The survey found that two-thirds of employees would recommend their company to job candidates. But among workers who felt management condoned unethical conduct that fell to 21 percent.
The survey showed that organizations with ethics programs are ahead of the game. "There are some companies who are doing it well and are generating consumer loyalty," Swenson said.
W. Michael Hoffman of the Center for Business Ethics at Bentley College in Waltham, Mass., agrees. "If you have an ethics and compliance program in place, employees are more likely to report problems and are more likely to stay within the company."
Penalties for corporate crime are steep, and with instant communication, ethic breaches are known around the world in a few seconds, countering years of building up a reputation, Swenson said.
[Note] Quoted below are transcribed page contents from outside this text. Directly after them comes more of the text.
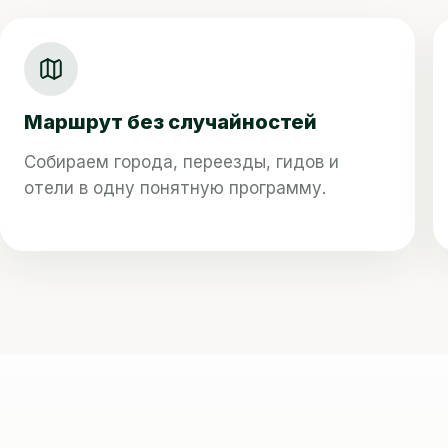
Маршрут без случайностей
Собираем города, переезды, гидов и
отели в одну понятную программу.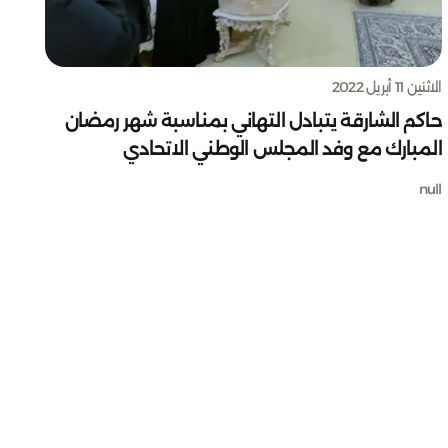
الاثنين 11 أبريل 2022
حاكم الشارقة يتبادل التهاني بمناسبة شهر رمضان
المبارك مع وفد المجلس الوطني الاتحادي
null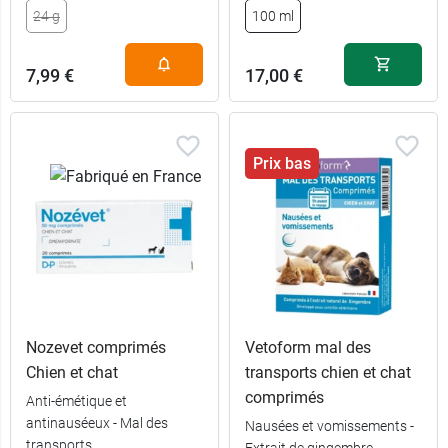
24 g
100 ml
24,99 €
60 ml
7,99 €
17,00 €
Prix bas
Nozevet comprimés
Vetoform mal des
Chien et chat
transports chien et chat
comprimés
Anti-émétique et
antinauséeux - Mal des
Nausées et vomissements -
transports
Extrait de gingembre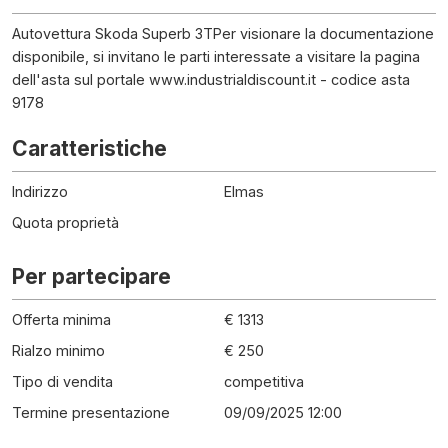
Autovettura Skoda Superb 3TPer visionare la documentazione
disponibile, si invitano le parti interessate a visitare la pagina
dell'asta sul portale www.industrialdiscount.it - codice asta
9178
Caratteristiche
Indirizzo
Elmas
Quota proprietà
Per partecipare
Offerta minima
€ 1313
Rialzo minimo
€ 250
Tipo di vendita
competitiva
Termine presentazione
09/09/2025 12:00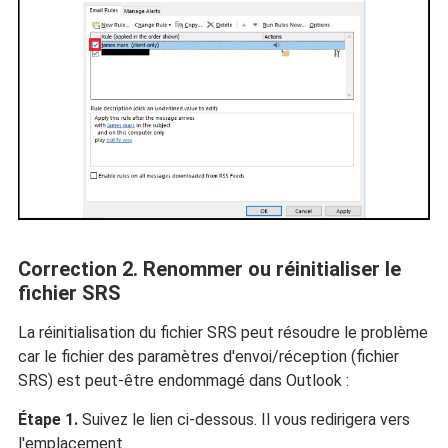
Correction 2. Renommer ou réinitialiser le
fichier SRS
La réinitialisation du fichier SRS peut résoudre le problème
car le fichier des paramètres d'envoi/réception (fichier
SRS) est peut-être endommagé dans Outlook :
Étape 1.
Suivez le lien ci-dessous. Il vous redirigera vers
l'emplacement.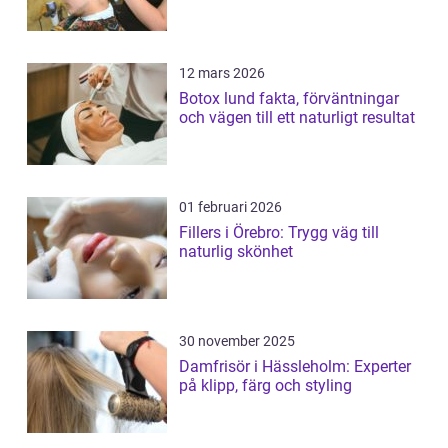
12 mars 2026
Botox lund fakta, förväntningar
och vägen till ett naturligt resultat
01 februari 2026
Fillers i Örebro: Trygg väg till
naturlig skönhet
30 november 2025
Damfrisör i Hässleholm: Experter
på klipp, färg och styling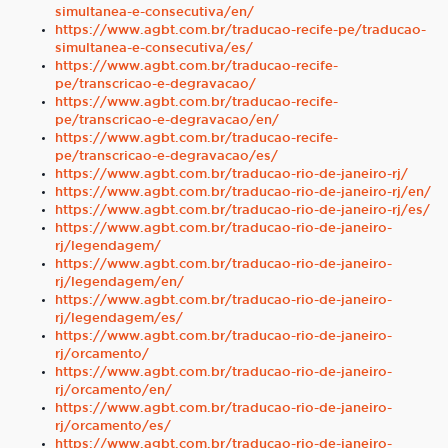
simultanea-e-consecutiva/en/
https://www.agbt.com.br/traducao-recife-pe/traducao-
simultanea-e-consecutiva/es/
https://www.agbt.com.br/traducao-recife-
pe/transcricao-e-degravacao/
https://www.agbt.com.br/traducao-recife-
pe/transcricao-e-degravacao/en/
https://www.agbt.com.br/traducao-recife-
pe/transcricao-e-degravacao/es/
https://www.agbt.com.br/traducao-rio-de-janeiro-rj/
https://www.agbt.com.br/traducao-rio-de-janeiro-rj/en/
https://www.agbt.com.br/traducao-rio-de-janeiro-rj/es/
https://www.agbt.com.br/traducao-rio-de-janeiro-
rj/legendagem/
https://www.agbt.com.br/traducao-rio-de-janeiro-
rj/legendagem/en/
https://www.agbt.com.br/traducao-rio-de-janeiro-
rj/legendagem/es/
https://www.agbt.com.br/traducao-rio-de-janeiro-
rj/orcamento/
https://www.agbt.com.br/traducao-rio-de-janeiro-
rj/orcamento/en/
https://www.agbt.com.br/traducao-rio-de-janeiro-
rj/orcamento/es/
https://www.agbt.com.br/traducao-rio-de-janeiro-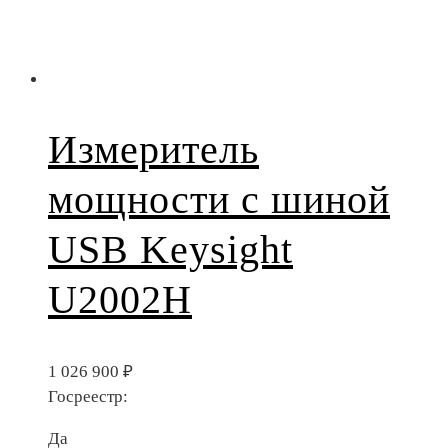
Измеритель
мощности с шиной
USB Keysight
U2002H
1 026 900
₽
Госреестр:
Да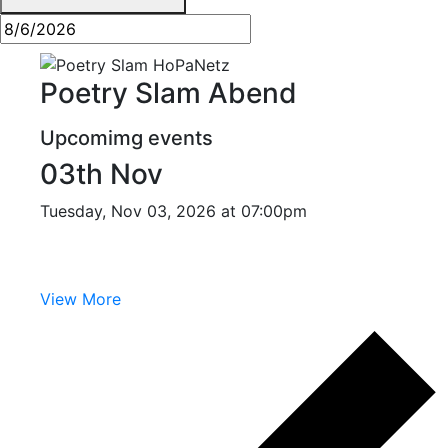
Poetry Slam Abend
Upcomimg events
03th Nov
Tuesday, Nov 03, 2026 at 07:00pm
View More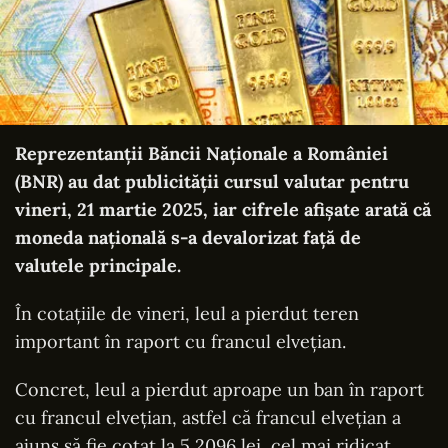
Reprezentanţii Băncii Naţionale a României
(BNR) au dat publicităţii cursul valutar pentru
vineri, 21 martie 2025, iar cifrele afişate arată că
moneda națională s-a devalorizat față de
valutele principale.
În cotațiile de vineri, leul a pierdut teren
important în raport cu francul elveţian.
Concret, leul a pierdut aproape un ban în raport
cu francul elveţian, astfel că francul elveţian a
ajuns să fie cotat la 5,2096 lei, cel mai ridicat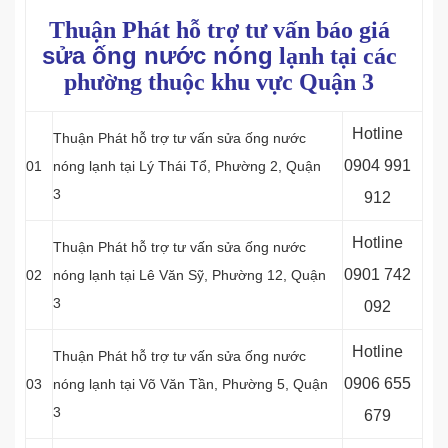
Thuận Phát hỗ trợ tư vấn báo giá
sửa ống nước nóng
lạnh tại các
phường thuộc khu vực Quận 3
Hotline
Thuận Phát hỗ trợ tư vấn sửa ống nước
0
904 991
01
nóng lạnh tại Lý Thái Tổ, Phường 2, Quận
3
912
Hotline
Thuận Phát hỗ trợ tư vấn sửa ống nước
0
901 742
02
nóng lạnh tại Lê Văn Sỹ, Phường 12, Quận
3
092
Hotline
Thuận Phát hỗ trợ tư vấn sửa ống nước
0
906 655
03
nóng lạnh tại Võ Văn Tần, Phường 5, Quận
3
679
Because of the 1991 law on federal sentencing guidelines, large corporations have instituted many measures, including ethics training, hot lines and senior officers to address burgeoning ethics issues, said Richard de George, co-director of Kansas University's International Center for Ethics in Business.
Membership of the Ethics Officer Association, which is open to managers of corporate ethics, increased from 12 members in 1992 to more than 600 members in 2000, and currently 87 percent of large organizations with annual revenues of more than $10-billion have full-time ethics officers.
Companies such as Cablevision and PricewaterhouseCoopers encourage employees to contact the company's ethics officer to get answers to questions or concerns, and they have booklets outlining what is ethical and how to report a violation.